Wow! Thanks guys! I wasn't expecting so many replies! My puppy is still clingy and cuddly as ever, but I have to say I'm a bit relieved that he will eventually grow out of it because he wants to be held while i'm trying to get dressed, eat, shower, etc. I had class this morning and had to leave him in his crate. I've been getting him used to it by laying him down in it when he's napping and feeding him in it. He was a bit whiny at first but I gave him a treat and his toy ball filled with peanut butter. This is the first day that he has been away from someone so I'm hoping everything goes well. Wish me luck!


----------



## doxiemommy (Dec 18, 2009)

Yep, it's normal, but you can do things to help your pup with some independence. One thing you can do is give the puppy a peanut butter filled kong that has been frozen. It will usually take a bit of time to get the peanut butter out, so you may find that he will sit in one spot and work on the kong without totally worrying about being held!

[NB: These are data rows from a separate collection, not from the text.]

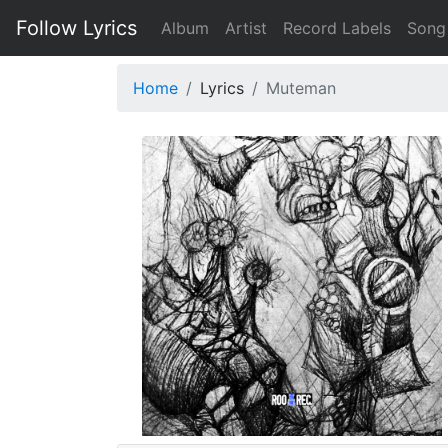
Follow Lyrics
Album
Artist
Record Labels
Song
Home
Lyrics
Muteman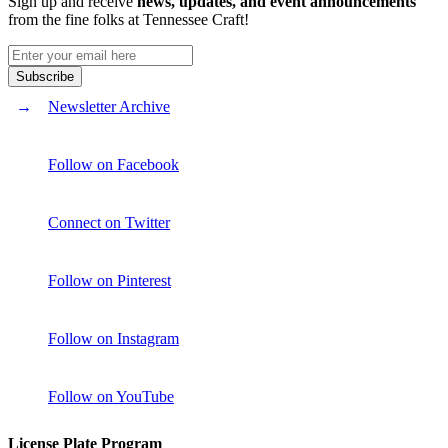
Sign up and receive
news, updates, and event announcements
from the fine folks at Tennessee Craft!
Newsletter Archive
Follow on Facebook
Connect on Twitter
Follow on Pinterest
Follow on Instagram
Follow on YouTube
License Plate Program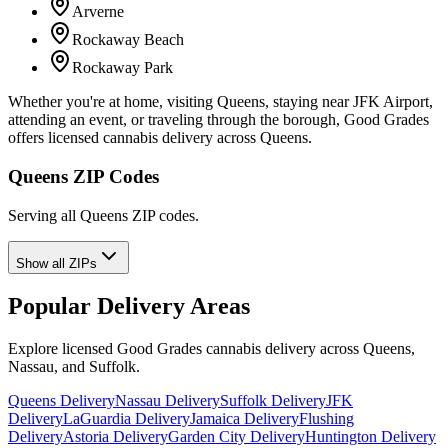
Arverne
Rockaway Beach
Rockaway Park
Whether you're at home, visiting Queens, staying near JFK Airport,
attending an event, or traveling through the borough, Good Grades
offers licensed cannabis delivery across Queens.
Queens ZIP Codes
Serving all Queens ZIP codes.
Show all ZIPs
Popular Delivery Areas
Explore licensed Good Grades cannabis delivery across Queens,
Nassau, and Suffolk.
Queens Delivery
Nassau Delivery
Suffolk Delivery
JFK
Delivery
LaGuardia Delivery
Jamaica Delivery
Flushing
Delivery
Astoria Delivery
Garden City Delivery
Huntington Delivery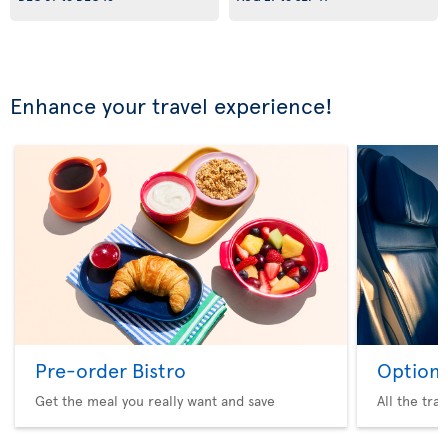
Enhance your travel experience!
Pre-order Bistro
Option 
Get the meal you really want and save
All the tra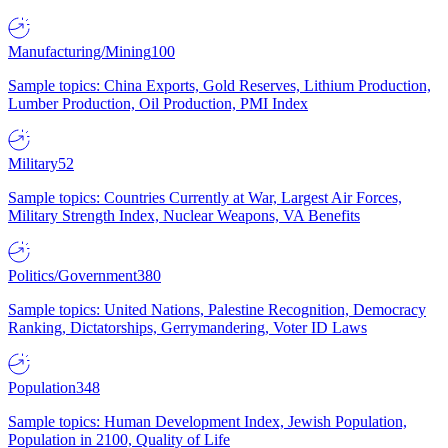
Manufacturing/Mining
100
Sample topics: China Exports, Gold Reserves, Lithium Production,
Lumber Production, Oil Production, PMI Index
Military
52
Sample topics: Countries Currently at War, Largest Air Forces,
Military Strength Index, Nuclear Weapons, VA Benefits
Politics/Government
380
Sample topics: United Nations, Palestine Recognition, Democracy
Ranking, Dictatorships, Gerrymandering, Voter ID Laws
Population
348
Sample topics: Human Development Index, Jewish Population,
Population in 2100, Quality of Life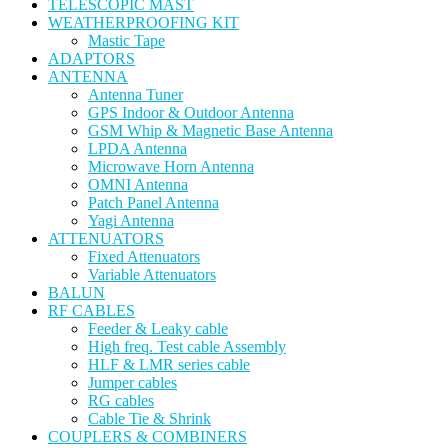
TELESCOPIC MAST
WEATHERPROOFING KIT
Mastic Tape
ADAPTORS
ANTENNA
Antenna Tuner
GPS Indoor & Outdoor Antenna
GSM Whip & Magnetic Base Antenna
LPDA Antenna
Microwave Horn Antenna
OMNI Antenna
Patch Panel Antenna
Yagi Antenna
ATTENUATORS
Fixed Attenuators
Variable Attenuators
BALUN
RF CABLES
Feeder & Leaky cable
High freq. Test cable Assembly
HLF & LMR series cable
Jumper cables
RG cables
Cable Tie & Shrink
COUPLERS & COMBINERS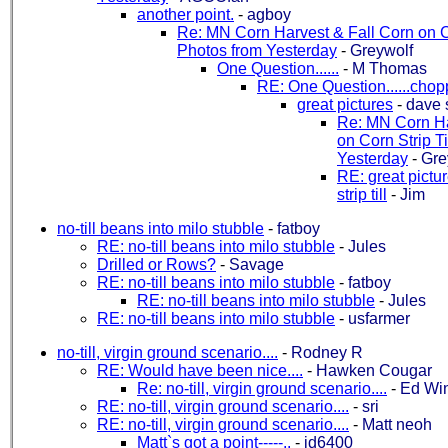
another point.
-
agboy
Re: MN Corn Harvest & Fall Corn on Co
Photos from Yesterday
-
Greywolf
One Question......
-
M Thomas
RE: One Question......chop
great pictures
-
dave 
Re: MN Corn Ha
on Corn Strip Ti
Yesterday
-
Gre
RE: great pictur
strip till
-
Jim
no-till beans into milo stubble
-
fatboy
RE: no-till beans into milo stubble
-
Jules
Drilled or Rows?
-
Savage
RE: no-till beans into milo stubble
-
fatboy
RE: no-till beans into milo stubble
-
Jules
RE: no-till beans into milo stubble
-
usfarmer
no-till, virgin ground scenario....
-
Rodney R
RE: Would have been nice....
-
Hawken Cougar
Re: no-till, virgin ground scenario....
-
Ed Wi
RE: no-till, virgin ground scenario....
-
sri
RE: no-till, virgin ground scenario....
-
Matt neoh
Matt`s got a point-----..
-
jd6400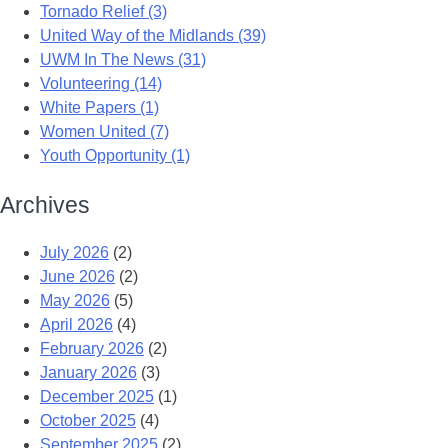
Tornado Relief (3)
United Way of the Midlands (39)
UWM In The News (31)
Volunteering (14)
White Papers (1)
Women United (7)
Youth Opportunity (1)
Archives
July 2026
(2)
June 2026
(2)
May 2026
(5)
April 2026
(4)
February 2026
(2)
January 2026
(3)
December 2025
(1)
October 2025
(4)
September 2025
(2)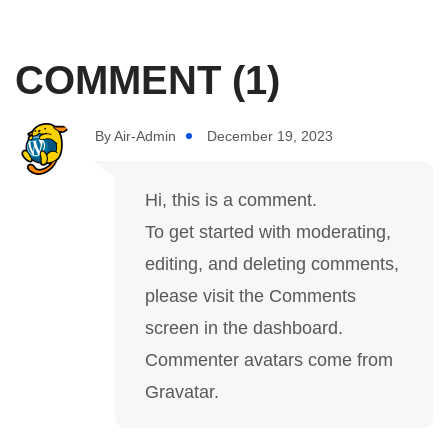
COMMENT (1)
By
Air-Admin
December 19, 2023
Hi, this is a comment.
To get started with moderating,
editing, and deleting comments,
please visit the Comments
screen in the dashboard.
Commenter avatars come from
Gravatar
.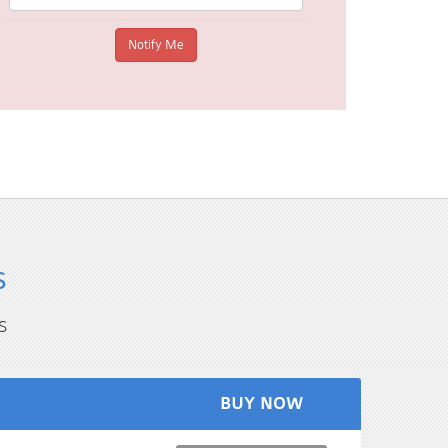
s
s
BUY NOW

Also, you can make being held or being right with you boring. Say you have the puppy on your lap, get up, go get a drink, then come back. Then, a minute later, get up and go get a book or magazine. Then, 30 seconds later, get up to get a pillow. Then, go put your book back, and get another one. Basically, instead of settling down to cuddle, you make a bunch of really boring, needless trips, so that the puppy may decide it's more comfortable to stay put in one spot without you.


----------



## ziggymoonshine (Jun 8, 2012)

Those are great ideas! I'd never thought of that! I came home after class today and he was crying in his crate and when I looked in he had thrown up, which I'm guessing is from being so upset. It made me feel horrible! This was his first time being alone for that long, is that fairly normal? I still feel guilty for leaving him so I'm trying to make arrangements for him to stay with someone while I'm away at class, or would you suggest keep trying the crate? 

I feel so guilty and helpless!


----------